How did you get started and then develop your career?
Marc Anderson: As an art student in college, I got a summer job drawing caricatures at an amusement park and eventually drawing at county fairs around the Midwest. One summer a friend and I were drawing caricatures in Green Bay, Wisconsin, while the Door County Plein Air Event was going on next door. That being the first time I’d ever heard the term “plein air,” I was intrigued, to say the least. The following year, I took a plein air workshop with Mark Boedges near his studio in Vermont, and I was hooked! I began participating in every plein air event and paint out that I could.
Because I was painting basically every waking moment that I could spare, I had developed a sizable body of work in short order. While in search of a venue for these paintings, I started selling work at art fairs and festivals. Between plein air events and art fairs, I was eventually able to paint full time. As my painting skills grew, I began getting accepted into more prestigious shows and even picked up a few galleries to represent my work along the way.
How do you describe success?
When I was in college, my goal was pretty simple: do art for a living. Not a whole lot has changed since then, though the goals are a little more nuanced. Often I have to remind myself that I’ve already won. I’m painting for a living. Everything else is gravy. But then again, we’re artists specifically because we’re curious and always want to grow and learn. This requires redefining “success” on a regular basis.
Even how I would define a successful painting is constantly in flux. At a minimum, I want accurate drawing, values and color, and I want my edges and brushwork to service the intent of the painting. But beyond that, I have to ask, is it a good piece of art? Is it new and interesting? Will anyone care about this painting? How I answer those questions will vary from day to day. Artists are fickle people.
What is the best thing about being an artist?

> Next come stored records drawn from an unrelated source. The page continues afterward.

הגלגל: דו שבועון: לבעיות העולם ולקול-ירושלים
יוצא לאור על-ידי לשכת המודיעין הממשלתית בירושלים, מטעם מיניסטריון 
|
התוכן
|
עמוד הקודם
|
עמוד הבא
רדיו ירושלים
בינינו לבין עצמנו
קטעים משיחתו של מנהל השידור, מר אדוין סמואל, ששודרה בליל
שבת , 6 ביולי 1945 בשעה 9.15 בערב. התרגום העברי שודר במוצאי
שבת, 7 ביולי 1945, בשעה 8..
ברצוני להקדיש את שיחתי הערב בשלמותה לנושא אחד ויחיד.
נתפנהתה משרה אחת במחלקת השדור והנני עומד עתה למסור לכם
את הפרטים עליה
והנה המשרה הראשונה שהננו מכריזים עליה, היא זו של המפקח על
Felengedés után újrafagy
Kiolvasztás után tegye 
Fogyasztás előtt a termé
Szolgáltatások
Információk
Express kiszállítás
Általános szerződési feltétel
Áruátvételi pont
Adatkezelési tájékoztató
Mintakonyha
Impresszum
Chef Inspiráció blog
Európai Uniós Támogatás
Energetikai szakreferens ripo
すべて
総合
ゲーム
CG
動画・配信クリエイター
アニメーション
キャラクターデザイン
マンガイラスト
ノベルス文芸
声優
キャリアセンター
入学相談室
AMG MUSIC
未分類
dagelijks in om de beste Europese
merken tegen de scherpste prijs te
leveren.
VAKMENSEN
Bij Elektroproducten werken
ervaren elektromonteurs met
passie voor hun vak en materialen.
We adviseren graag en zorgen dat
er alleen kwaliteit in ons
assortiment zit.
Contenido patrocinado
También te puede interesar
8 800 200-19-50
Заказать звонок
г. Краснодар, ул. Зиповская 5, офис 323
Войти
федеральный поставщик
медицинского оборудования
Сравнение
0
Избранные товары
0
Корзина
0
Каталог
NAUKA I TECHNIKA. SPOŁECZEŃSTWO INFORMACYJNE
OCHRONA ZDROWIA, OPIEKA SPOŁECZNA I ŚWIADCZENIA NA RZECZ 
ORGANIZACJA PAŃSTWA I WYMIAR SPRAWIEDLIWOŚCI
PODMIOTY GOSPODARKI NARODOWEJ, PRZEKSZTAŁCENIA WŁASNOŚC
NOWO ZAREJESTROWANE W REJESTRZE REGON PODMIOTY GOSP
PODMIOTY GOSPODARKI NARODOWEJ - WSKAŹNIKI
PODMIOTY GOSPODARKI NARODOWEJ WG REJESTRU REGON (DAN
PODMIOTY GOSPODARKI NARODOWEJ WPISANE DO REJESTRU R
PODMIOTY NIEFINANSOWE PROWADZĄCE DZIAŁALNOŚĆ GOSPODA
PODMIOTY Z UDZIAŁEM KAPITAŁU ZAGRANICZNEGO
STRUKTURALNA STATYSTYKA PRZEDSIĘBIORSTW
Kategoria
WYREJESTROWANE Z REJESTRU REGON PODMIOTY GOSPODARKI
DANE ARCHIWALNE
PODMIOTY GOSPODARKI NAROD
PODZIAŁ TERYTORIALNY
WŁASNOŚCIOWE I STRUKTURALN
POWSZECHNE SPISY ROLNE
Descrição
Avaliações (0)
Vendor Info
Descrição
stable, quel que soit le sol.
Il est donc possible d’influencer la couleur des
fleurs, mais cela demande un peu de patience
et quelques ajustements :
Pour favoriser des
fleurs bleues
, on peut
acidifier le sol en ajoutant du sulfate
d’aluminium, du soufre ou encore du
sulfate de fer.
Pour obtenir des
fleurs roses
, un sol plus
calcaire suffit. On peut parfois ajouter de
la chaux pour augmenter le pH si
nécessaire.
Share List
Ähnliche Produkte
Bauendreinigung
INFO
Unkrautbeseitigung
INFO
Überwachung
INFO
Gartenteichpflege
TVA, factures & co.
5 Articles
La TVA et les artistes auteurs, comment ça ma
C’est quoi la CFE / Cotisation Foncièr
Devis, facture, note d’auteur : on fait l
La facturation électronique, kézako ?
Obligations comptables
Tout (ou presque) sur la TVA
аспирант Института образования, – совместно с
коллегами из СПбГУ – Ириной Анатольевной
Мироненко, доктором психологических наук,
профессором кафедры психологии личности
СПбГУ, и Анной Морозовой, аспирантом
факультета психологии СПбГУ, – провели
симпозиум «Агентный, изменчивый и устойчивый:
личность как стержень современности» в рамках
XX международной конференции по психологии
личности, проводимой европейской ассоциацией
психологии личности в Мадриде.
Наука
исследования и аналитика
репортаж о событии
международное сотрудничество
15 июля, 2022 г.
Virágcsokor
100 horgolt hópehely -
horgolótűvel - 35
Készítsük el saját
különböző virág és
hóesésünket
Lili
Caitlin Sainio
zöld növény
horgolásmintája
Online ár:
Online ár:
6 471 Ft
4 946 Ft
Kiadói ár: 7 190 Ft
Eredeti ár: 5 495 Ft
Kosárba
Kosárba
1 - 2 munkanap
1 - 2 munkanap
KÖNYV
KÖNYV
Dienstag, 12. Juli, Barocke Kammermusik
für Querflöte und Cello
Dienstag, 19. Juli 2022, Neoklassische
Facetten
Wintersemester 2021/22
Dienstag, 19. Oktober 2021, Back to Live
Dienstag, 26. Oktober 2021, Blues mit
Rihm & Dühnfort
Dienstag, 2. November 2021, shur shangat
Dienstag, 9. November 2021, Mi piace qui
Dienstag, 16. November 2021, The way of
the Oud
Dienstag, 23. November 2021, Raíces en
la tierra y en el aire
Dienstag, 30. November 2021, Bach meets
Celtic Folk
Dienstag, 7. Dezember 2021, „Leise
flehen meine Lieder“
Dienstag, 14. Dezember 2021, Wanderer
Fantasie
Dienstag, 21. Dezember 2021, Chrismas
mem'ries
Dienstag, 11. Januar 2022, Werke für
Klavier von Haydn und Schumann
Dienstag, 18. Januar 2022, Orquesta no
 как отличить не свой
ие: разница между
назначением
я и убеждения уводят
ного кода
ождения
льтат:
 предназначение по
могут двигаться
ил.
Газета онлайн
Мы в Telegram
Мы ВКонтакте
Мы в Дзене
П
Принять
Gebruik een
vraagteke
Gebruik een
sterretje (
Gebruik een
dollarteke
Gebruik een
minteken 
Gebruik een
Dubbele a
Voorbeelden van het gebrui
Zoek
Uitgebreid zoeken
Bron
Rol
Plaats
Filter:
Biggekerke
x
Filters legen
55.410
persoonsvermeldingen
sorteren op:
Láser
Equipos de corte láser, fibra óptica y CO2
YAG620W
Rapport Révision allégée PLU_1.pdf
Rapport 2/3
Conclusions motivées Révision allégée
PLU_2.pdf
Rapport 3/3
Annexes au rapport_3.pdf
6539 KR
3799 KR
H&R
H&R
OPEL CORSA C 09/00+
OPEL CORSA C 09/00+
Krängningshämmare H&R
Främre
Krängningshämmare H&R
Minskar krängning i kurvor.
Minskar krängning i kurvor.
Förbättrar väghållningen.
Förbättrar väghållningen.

I get to play with paint all day, every day. And that’s a career. It still blows my mind. At its core, painting is communicating ideas by putting pigment on a substrate. It’s both incredibly simple and has the potential to be infinitely complex. What fun! One day you really nail a painting; the next minute, you’re pulling your hair out because you feel like you completely forgot how to paint. This constant battle is the most engaging endeavor I’ve ever taken part in, and I love every second of it.